As modified, McDonnell Douglas consists of three stages. First, plaintiffs must establish a prima facie case of discrimination, which "creates a presumption that [BAE] unlawfully discriminated against [them]." Tex. Dep't of Cmty. Affairs v. Burdine, 450 U.S. 248, 254 (1981).

To establish a prima facie case of intentional discrimination in a reduction-in-force case, a plaintiff must establish the following elements: (1) he is a member of a protected group; (2) he was adversely affected by the employer's decision; (3) he was qualified to assume another position at the time of discharge; and (4) there is sufficient evidence, either circumstantial or direct, from which a fact finder may reasonably conclude that the employer intended to discriminate in reaching the adverse employment action, or others who were not members of the protected class remained in similar positions.
Ortiz v. Shaw Grp., Inc., 250 Fed. Appx. 603, 606 (5th Cir. 2007) (per curiam) (citing Nichols v. Loral Vought Sys. Corp., 81 F.3d 38, 41 (5th Cir. 1996); Amburgey v. Corhart Refractories Corp., 936 F.2d 805, 812 (5th Cir. 1991)).

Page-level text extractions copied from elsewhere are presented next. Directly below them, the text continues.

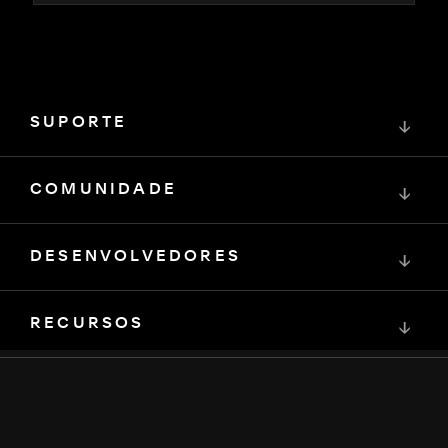
SUPORTE
↓
COMUNIDADE
↓
DESENVOLVEDORES
↓
RECURSOS
↓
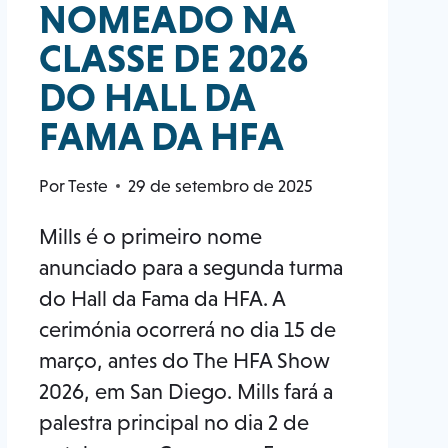
NOMEADO NA
CLASSE DE 2026
DO HALL DA
FAMA DA HFA
Por
Teste
29 de setembro de 2025
Mills é o primeiro nome
anunciado para a segunda turma
do Hall da Fama da HFA. A
cerimónia ocorrerá no dia 15 de
março, antes do The HFA Show
2026, em San Diego. Mills fará a
palestra principal no dia 2 de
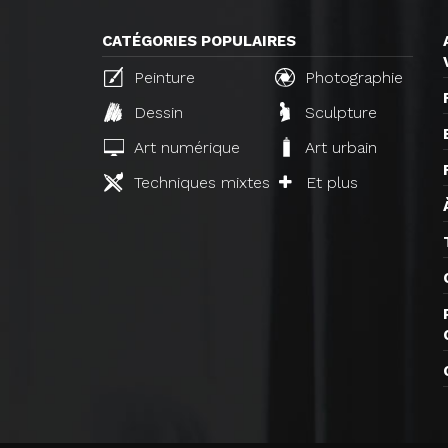
CATÉGORIES POPULAIRES
Peinture
Photographie
Dessin
Sculpture
Art numérique
Art urbain
Techniques mixtes
Et plus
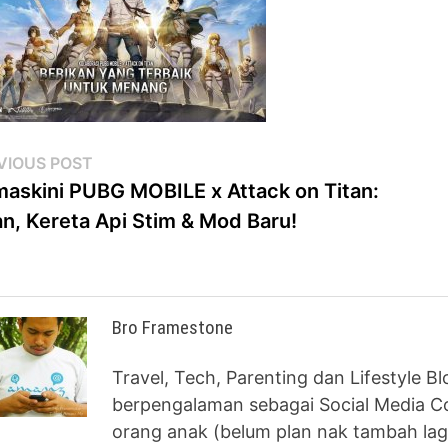
st
Previous
VIOUS POST
post:
askini PUBG MOBILE x Attack on Titan:
vigation
an, Kereta Api Stim & Mod Baru!
Bro Framestone
Travel, Tech, Parenting dan Lifestyle B
berpengalaman sebagai Social Media Co
orang anak (belum plan nak tambah lag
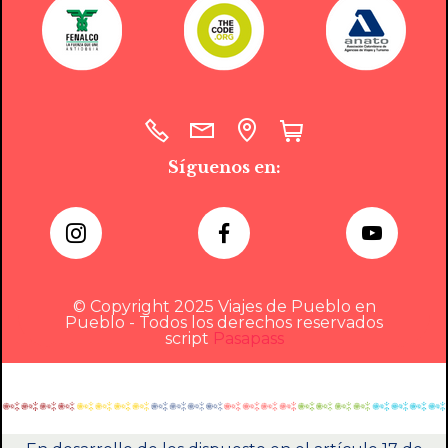
Síguenos en:
© Copyright 2025 Viajes de Pueblo en
Pueblo - Todos los derechos reservados
script
Pasapass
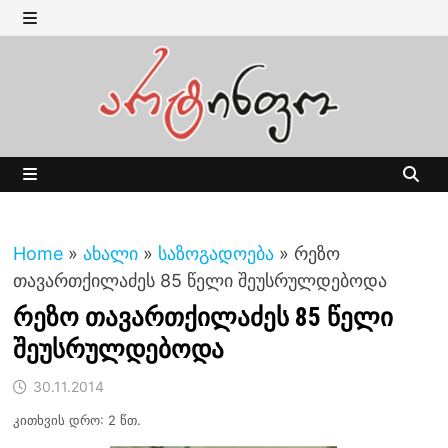
Skip
to
MENU
content
MENU
Home
»
ახალი
»
საზოგადოება
»
რეზო
თავართქილაძეს 85 წელი შეუსრულდებოდა
რეზო თავართქილაძეს 85 წელი
შეუსრულდებოდა
30.11.2014
კითხვის დრო: 2 წთ.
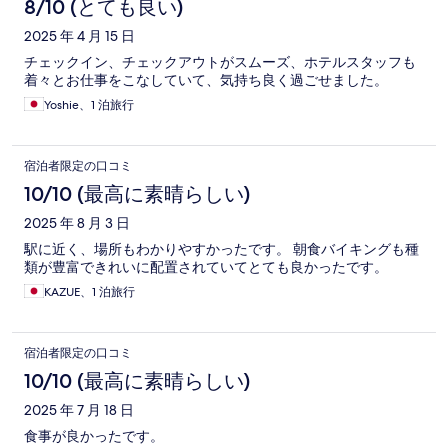
8/10 (とても良い)
2025 年 4 月 15 日
チェックイン、チェックアウトがスムーズ、ホテルスタッフも
着々とお仕事をこなしていて、気持ち良く過ごせました。
Yoshie、1 泊旅行
宿泊者限定の口コミ
10/10 (最高に素晴らしい)
2025 年 8 月 3 日
駅に近く、場所もわかりやすかったです。 朝食バイキングも種
類が豊富できれいに配置されていてとても良かったです。
KAZUE、1 泊旅行
宿泊者限定の口コミ
10/10 (最高に素晴らしい)
2025 年 7 月 18 日
食事が良かったです。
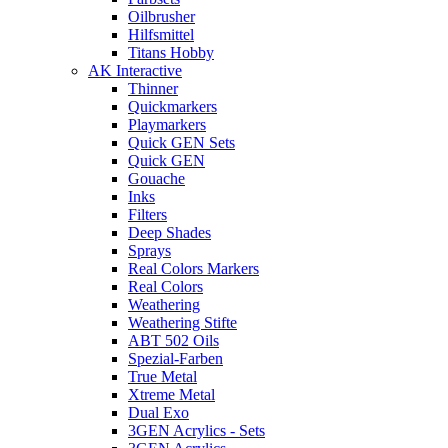
Oilbrusher
Hilfsmittel
Titans Hobby
AK Interactive
Thinner
Quickmarkers
Playmarkers
Quick GEN Sets
Quick GEN
Gouache
Inks
Filters
Deep Shades
Sprays
Real Colors Markers
Real Colors
Weathering
Weathering Stifte
ABT 502 Oils
Spezial-Farben
True Metal
Xtreme Metal
Dual Exo
3GEN Acrylics - Sets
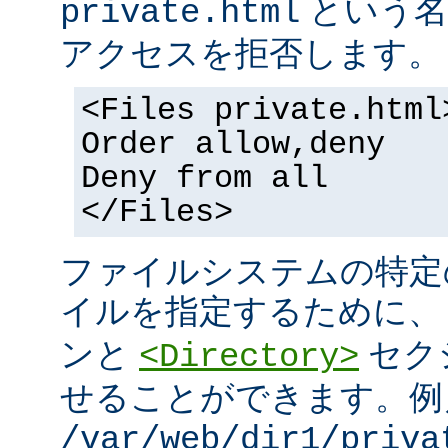
という名
private.html
アクセスを拒否します。
<Files private.html
Order allow,deny
Deny from all
</Files>
ファイルシステムの特定
イルを指定するために
ンと
セク
<Directory>
せることができます。例
/var/web/dir1/priva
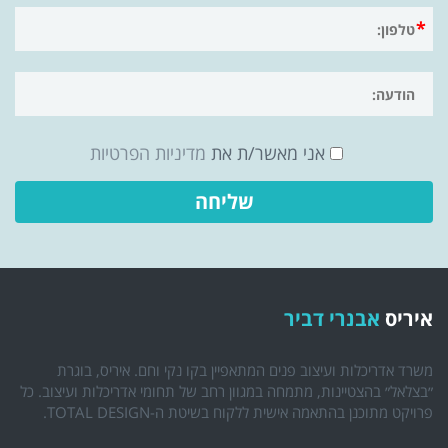
אני מאשר/ת את
מדיניות הפרטיות
איריס
אבנרי דביר
משרד אדריכלות ועיצוב פנים המתאפיין בקו נקי וחם. איריס, בוגרת
״בצלאל״ בהצטיינות, מתמחה במגוון רחב של תחומי אדריכלות ועיצוב. כל
פרויקט מתוכנן בהתאמה אישית ללקוח בשיטת ה-TOTAL DESIGN.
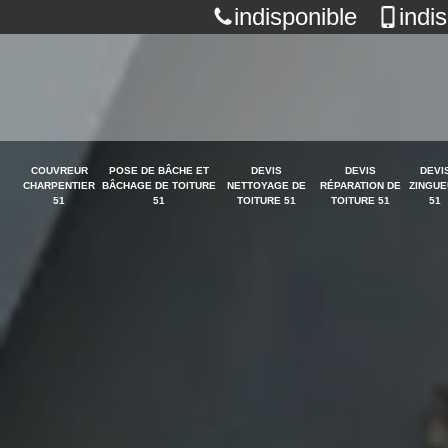
indisponible
indi
COUVREUR
POSE DE BÂCHE ET
DEVIS
DEVIS
DEVI
CHARPENTIER
BÂCHAGE DE TOITURE
NETTOYAGE DE
RÉPARATION DE
ZINGUE
51
51
TOITURE 51
TOITURE 51
51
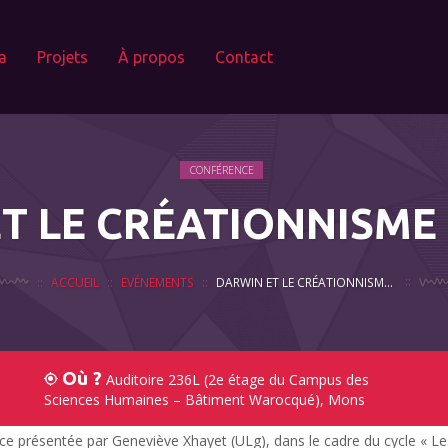
a
Projets
À propos
Contact
CONFÉRENCE
T LE CRÉATIONNISME
ACCUEIL
EVÉNEMENTS
DARWIN ET LE CRÉATIONNISME CHRÉTIEN
Où ?
Auditoire 236L (2e étage du Campus des
Sciences Humaines – Bâtiment Warocqué), Mons
e présentée par Geneviève Xhayet (ULg), dans le cadre du cycle « Le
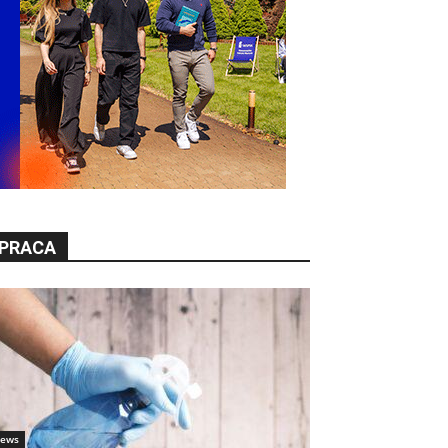
PRACA
ews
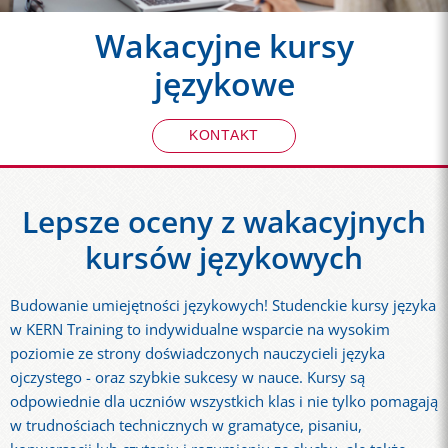
Wakacyjne kursy
językowe
KONTAKT
Lepsze oceny z wakacyjnych
kursów językowych
Budowanie umiejętności językowych! Studenckie kursy języka
w KERN Training to indywidualne wsparcie na wysokim
poziomie ze strony doświadczonych nauczycieli języka
ojczystego - oraz szybkie sukcesy w nauce. Kursy są
odpowiednie dla uczniów wszystkich klas i nie tylko pomagają
w trudnościach technicznych w gramatyce, pisaniu,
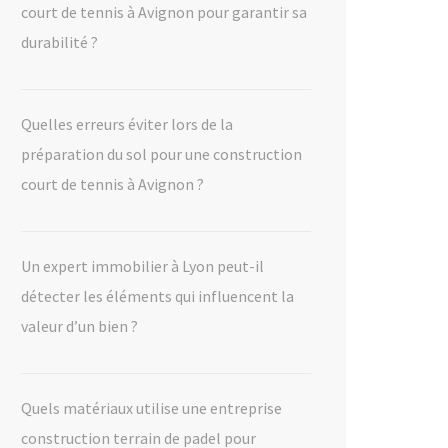
court de tennis à Avignon pour garantir sa
durabilité ?
Quelles erreurs éviter lors de la
préparation du sol pour une construction
court de tennis à Avignon ?
Un expert immobilier à Lyon peut-il
détecter les éléments qui influencent la
valeur d’un bien ?
Quels matériaux utilise une entreprise
construction terrain de padel pour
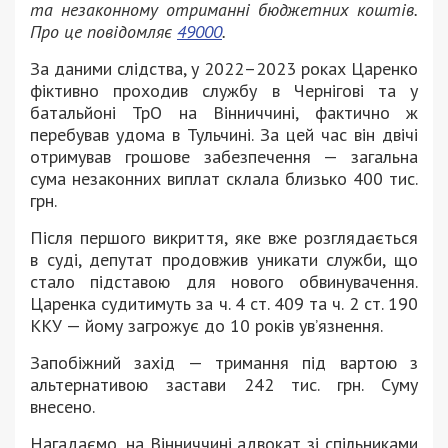
та незаконному отриманні бюджетних коштів.
Про це повідомляє
49000
.
За даними слідства, у 2022–2023 роках Царенко
фіктивно проходив службу в Чернігові та у
батальйоні ТрО на Вінниччині, фактично ж
перебував удома в Тульчині. За цей час він двічі
отримував грошове забезпечення — загальна
сума незаконних виплат склала близько 400 тис.
грн.
Після першого викриття, яке вже розглядається
в суді, депутат продовжив уникати служби, що
стало підставою для нового обвинувачення.
Царенка судитимуть за ч. 4 ст. 409 та ч. 2 ст. 190
ККУ — йому загрожує до 10 років ув’язнення.
Запобіжний захід — тримання під вартою з
альтернативою застави 242 тис. грн. Суму
внесено.
Нагадаємо, на Вінниччині адвокат зі спільниками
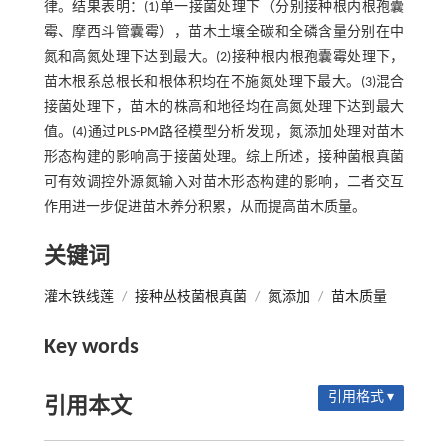
律。结果表明：(1)单一接菌处理下（分别接种根内根孢囊
霉、摩西斗管囊霉），苗木土壤全碳和全磷含量分别在中
氮和高氮处理下达到最大。(2)接种根内根孢囊霉处理下，
苗木根系总根长和根体积均在不施氮处理下最大。(3)混合
接菌处理下，苗木的株高和地径均在高氮处理下达到最大
值。(4)通过PLS-PM路径模型分析发现，氮添加处理对苗木
形态构建的影响高于接菌处理。综上所述，接种菌根真菌
可有效调控外源氮输入对苗木形态构建的影响，二者交互
作用进一步促进苗木养分积累，从而提高苗木质量。
关键词
灌木铁线莲
/
接种丛枝菌根真菌
/
氮添加
/
苗木质量
Key words
引用格式 ▾
引用本文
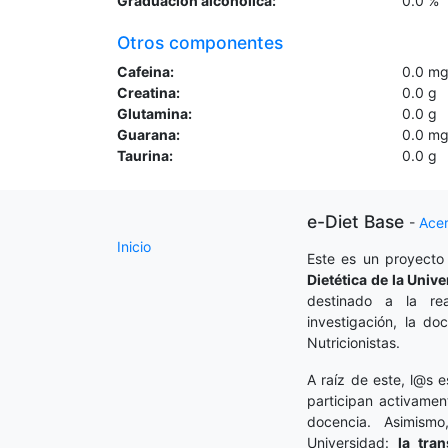
Graduacion alcoholica:
0.0
%
Otros componentes
Cafeina:
0.0
m
Creatina:
0.0
g
Glutamina:
0.0
g
Guarana:
0.0
m
Taurina:
0.0
g
e-Diet Base
-
Ace
Inicio
Este es un proyecto
Dietética
de la Unive
destinado a la rea
investigación, la do
Nutricionistas.
A raíz de este, l@s e
participan activamen
docencia. Asimism
Universidad:
la tra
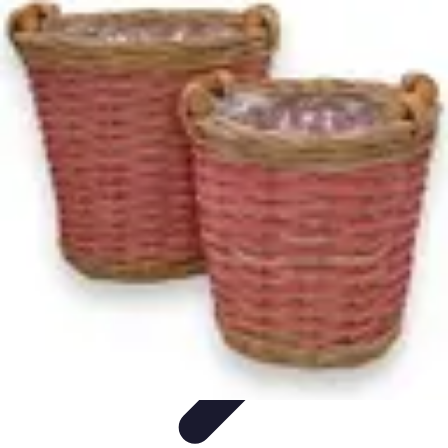
Conseils Jardinage
Entretien et Aménagement
Entretien des Plantes
Santé du
jardin
Entretien du Jardin
Conseils Pratiques
Conseils Jardinage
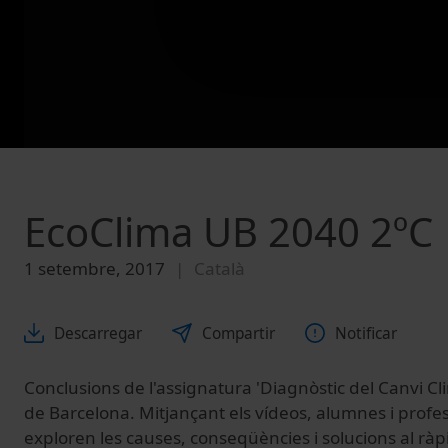
EcoClima UB 2040 2ºC
1 setembre, 2017
Català
Descarregar
Compartir
Notificar
Conclusions de l'assignatura 'Diagnòstic del Canvi Cli
de Barcelona. Mitjançant els vídeos, alumnes i profes
exploren les causes, conseqüències i solucions al ràpi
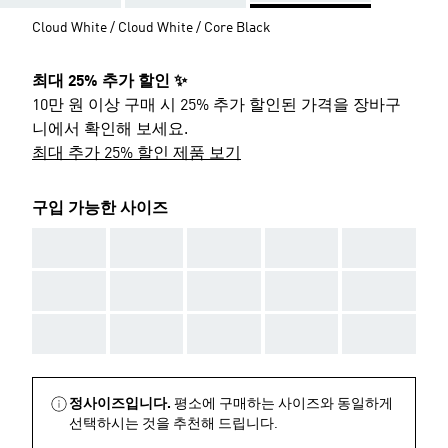
Cloud White / Cloud White / Core Black
최대 25% 추가 할인 ✨
10만 원 이상 구매 시 25% 추가 할인된 가격을 장바구
니에서 확인해 보세요.
최대 추가 25% 할인 제품 보기
구입 가능한 사이즈
AAA
AAA
AAA
AAA
AAA
AAA
AAA
AAA
AAA
AAA
AAA
AAA
AAA
AAA
AAA
정사이즈입니다.
평소에 구매하는 사이즈와 동일하게
선택하시는 것을 추천해 드립니다.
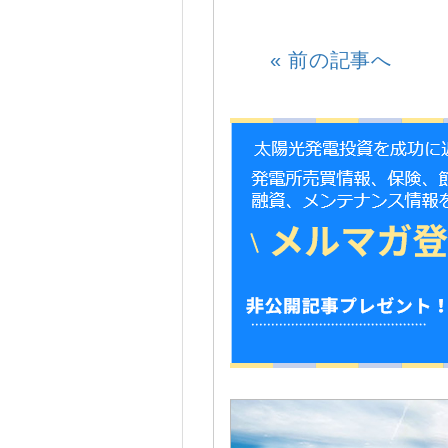
«
前の記事へ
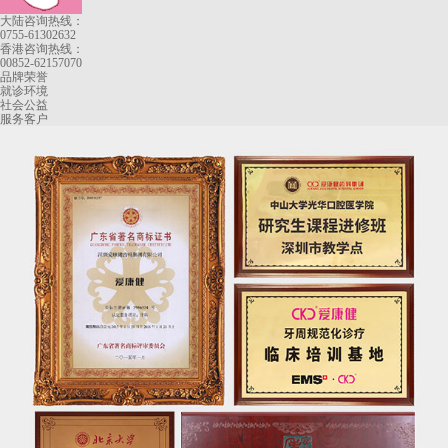
大陆咨询热线：
0755-61302632
香港咨询热线：
00852-62157070
品牌荣誉
就诊环境
社会公益
服务客户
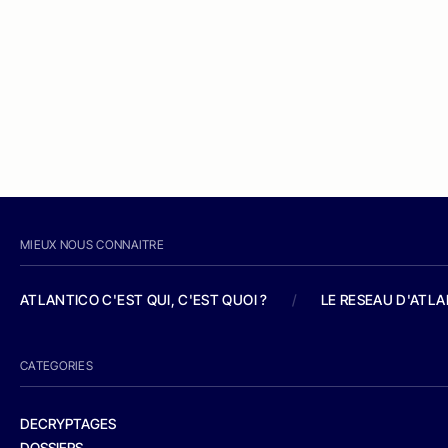
MIEUX NOUS CONNAITRE
ATLANTICO C'EST QUI, C'EST QUOI ?
/
LE RESEAU D'ATL
CATEGORIES
DECRYPTAGES
DOSSIERS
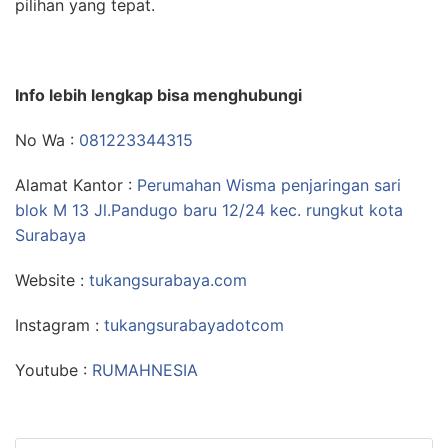
pilihan yang tepat.
Info lebih lengkap bisa menghubungi
No Wa :
081223344315
Alamat Kantor :
Perumahan Wisma penjaringan sari
blok M 13 Jl.Pandugo baru 12/24 kec. rungkut kota
Surabaya
Website :
tukangsurabaya.com
Instagram :
tukangsurabayadotcom
Youtube :
RUMAHNESIA
Search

Second, if plaintiffs establish a prima facie case of race discrimination, the burden shifts to BAE to articulate a legitimate, nondiscriminatory reason for the employment action taken against plaintiffs. See St. Mary's Honor Ctr. v. Hicks, 509 U.S. 502, 506-07 (1993). BAE's burden is one of production, not proof, and involves no credibility assessments. See, e.g., West, 330 F.3d at 385. BAE's "burden requires the production of admissible evidence in support of its nondiscriminatory reasons." Hervey v. Miss. Dep't of Educ., 404 Fed. Appx. 865, 868 (5th Cir. 2010) (per curiam) (citing Burdine, 450 U.S. at 255).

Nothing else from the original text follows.